## YOUR ASSIGNMENT
Among these entries, how many lines contain "Reuniões"? Say the number and nothing else.

═════ INPUT DATA

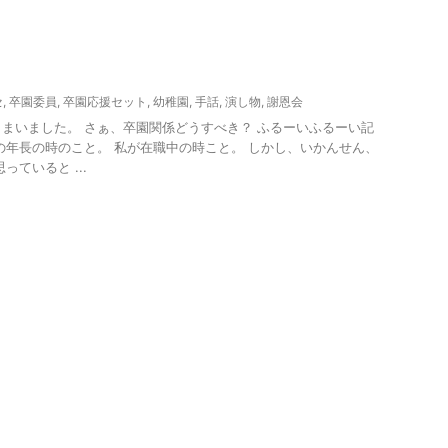
セ
,
卒園委員
,
卒園応援セット
,
幼稚園
,
手話
,
演し物
,
謝恩会
まいました。 さぁ、卒園関係どうすべき？ ふるーいふるーい記
の年長の時のこと。 私が在職中の時こと。 しかし、いかんせん、
っていると ...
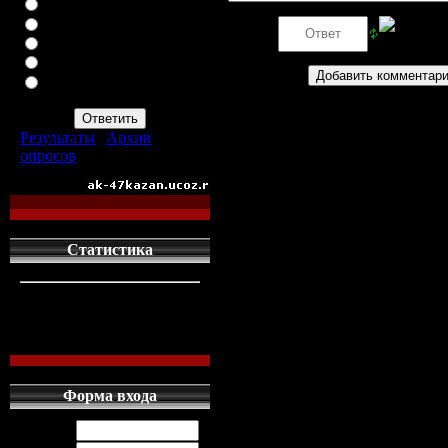
ВАЗ-2113
ВАЗ-2114
Код *:
ИНОМАРКУ
ЗАПОР
ПРОСТО АВТОМАТ
АК-47
Результаты
|
Архив
опросов
Всего ответов:
960
Статистика
кто сдесь
1
левых людей
1
наших местных
0
Форма входа
Логин:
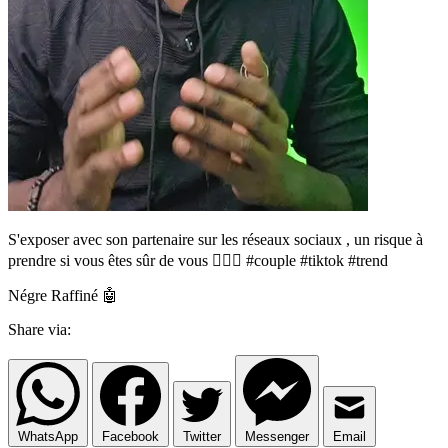
S'exposer avec son partenaire sur les réseaux sociaux , un risque à
prendre si vous êtes sûr de vous 🤷🏾‍♂️ #couple #tiktok #trend
Négre Raffiné 🤖
Share via:
WhatsApp
Facebook
Twitter
Messenger
Email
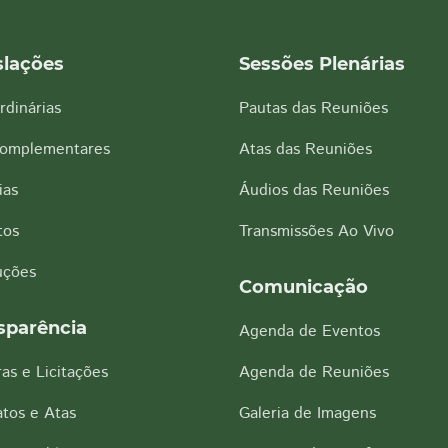
slações
Sessões Plenárias
rdinárias
Pautas das Reuniões
Complementares
Atas das Reuniões
ias
Áudios das Reuniões
tos
Transmissões Ao Vivo
uções
Comunicação
sparência
Agenda de Eventos
as e Licitações
Agenda de Reuniões
tos e Atas
Galeria de Imagens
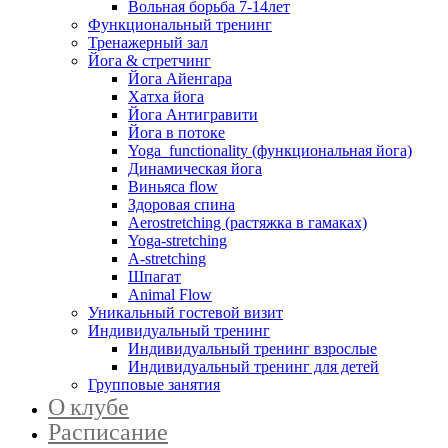
Вольная борьба 7-14лет
Функциональный тренинг
Тренажерный зал
Йога & стретчинг
Йога Айенгара
Хатха йога
Йога Антигравити
Йога в потоке
Yoga functionality (функциональная йога)
Динамическая йога
Виньяса flow
Здоровая спина
Aerostretching (растяжка в гамаках)
Yoga-stretching
A-stretching
Шпагат
Animal Flow
Уникальный гостевой визит
Индивидуальный тренинг
Индивидуальный тренинг взрослые
Индивидуальный тренинг для детей
Групповые занятия
О клубе
Расписание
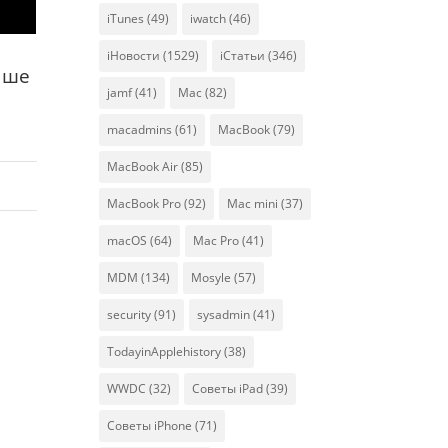
iTunes
(49)
iwatch
(46)
iНовости
(1529)
iСтатьи
(346)
ыше
jamf
(41)
Mac
(82)
macadmins
(61)
MacBook
(79)
MacBook Air
(85)
MacBook Pro
(92)
Mac mini
(37)
macOS
(64)
Mac Pro
(41)
MDM
(134)
Mosyle
(57)
security
(91)
sysadmin
(41)
TodayinApplehistory
(38)
WWDC
(32)
Советы iPad
(39)
Советы iPhone
(71)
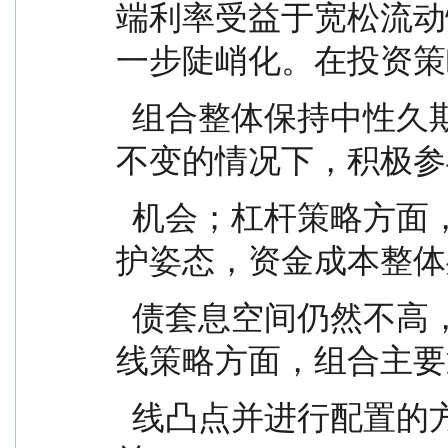
端利率受益于宽松流动
一步陡峭化。在投资策
  组合整体保持中性久期策略，在保持配置仓位整体
不变的情况下，积极参
  机会；杠杆策略方面，央行整体对资金面展现出呵
护姿态，资金成本整体
  债套息空间仍然不高，组合杠杆水平整体不高；曲
线策略方面，组合主要
  线凸点并进行配置的方式，增加持有期间的骑乘收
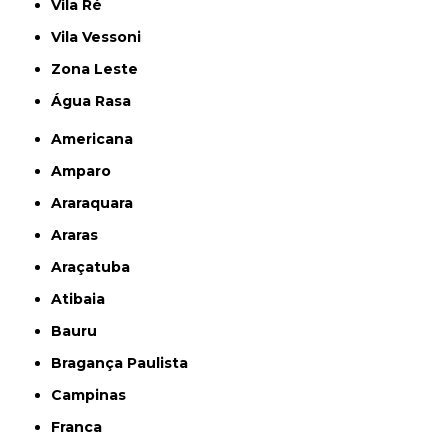
Vila Ré
Vila Vessoni
Zona Leste
Água Rasa
Americana
Amparo
Araraquara
Araras
Araçatuba
Atibaia
Bauru
Bragança Paulista
Campinas
Franca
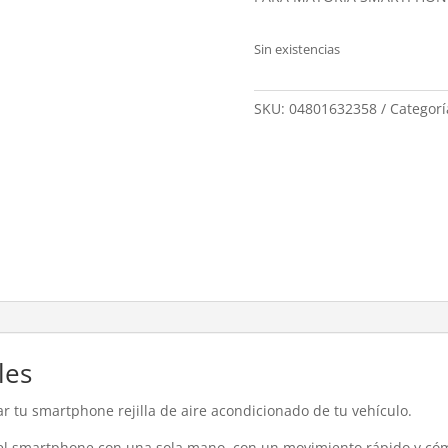
Sin existencias
SKU:
04801632358
Categorí
les
 tu smartphone rejilla de aire acondicionado de tu vehículo.
r el smartphone con una sola mano, con un movimiento rápido y có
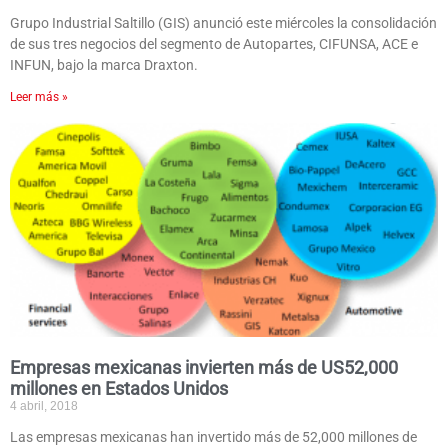
Grupo Industrial Saltillo (GIS) anunció este miércoles la consolidación
de sus tres negocios del segmento de Autopartes, CIFUNSA, ACE e
INFUN, bajo la marca Draxton.
Leer más »
Empresas mexicanas invierten más de US52,000
millones en Estados Unidos
4 abril, 2018
Las empresas mexicanas han invertido más de 52,000 millones de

══════════

## PROBLEM SOLUTION
4